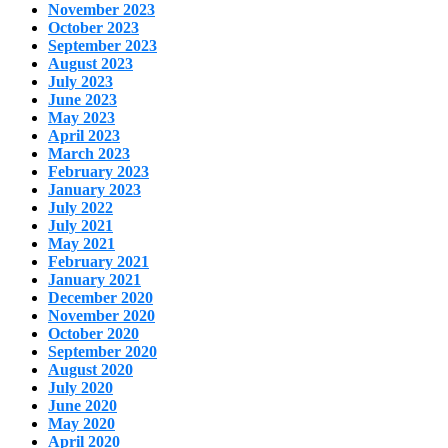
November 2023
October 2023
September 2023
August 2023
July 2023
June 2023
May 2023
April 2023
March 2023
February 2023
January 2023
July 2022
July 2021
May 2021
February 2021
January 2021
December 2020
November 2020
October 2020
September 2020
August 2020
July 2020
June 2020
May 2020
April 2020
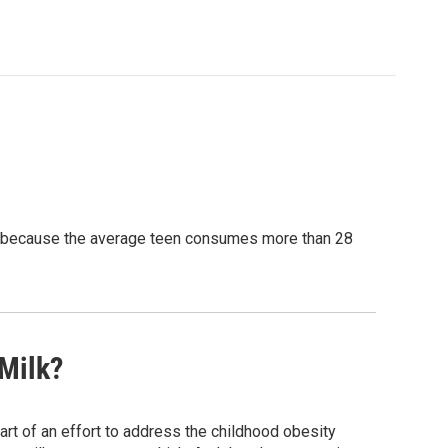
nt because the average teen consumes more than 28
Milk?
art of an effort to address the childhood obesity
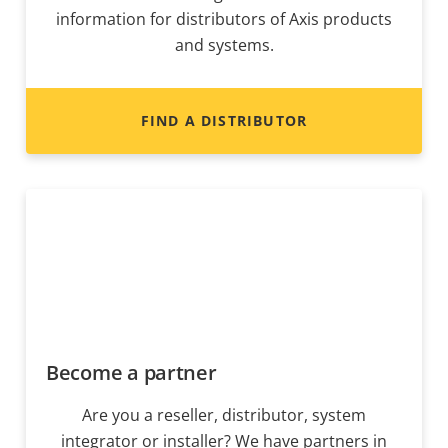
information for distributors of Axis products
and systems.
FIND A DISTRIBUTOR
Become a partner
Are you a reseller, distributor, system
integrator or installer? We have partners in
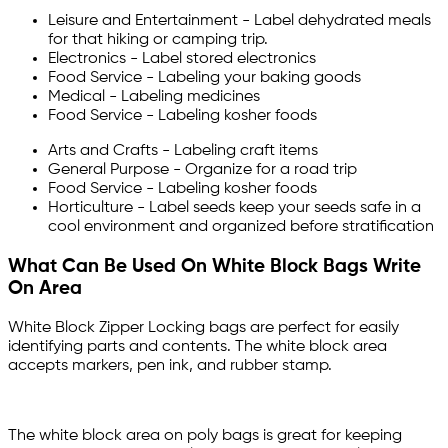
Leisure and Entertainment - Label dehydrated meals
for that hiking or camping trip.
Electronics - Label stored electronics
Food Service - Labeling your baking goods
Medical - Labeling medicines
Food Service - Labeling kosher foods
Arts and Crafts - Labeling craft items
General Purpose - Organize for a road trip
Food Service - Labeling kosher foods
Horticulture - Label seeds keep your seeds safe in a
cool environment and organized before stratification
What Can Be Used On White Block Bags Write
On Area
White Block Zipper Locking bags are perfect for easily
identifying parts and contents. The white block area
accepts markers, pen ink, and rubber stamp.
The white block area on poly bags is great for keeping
◆ ◆ ◆ ◆ ◆
» Task item: Print nothing but the lines from the one that contains "accepts markers, pen ink, and rubber stamp." to the final line of the data, both included, exactly as they read.

» Exercise result:
accepts markers, pen ink, and rubber stamp.
The white block area on poly bags is great for keeping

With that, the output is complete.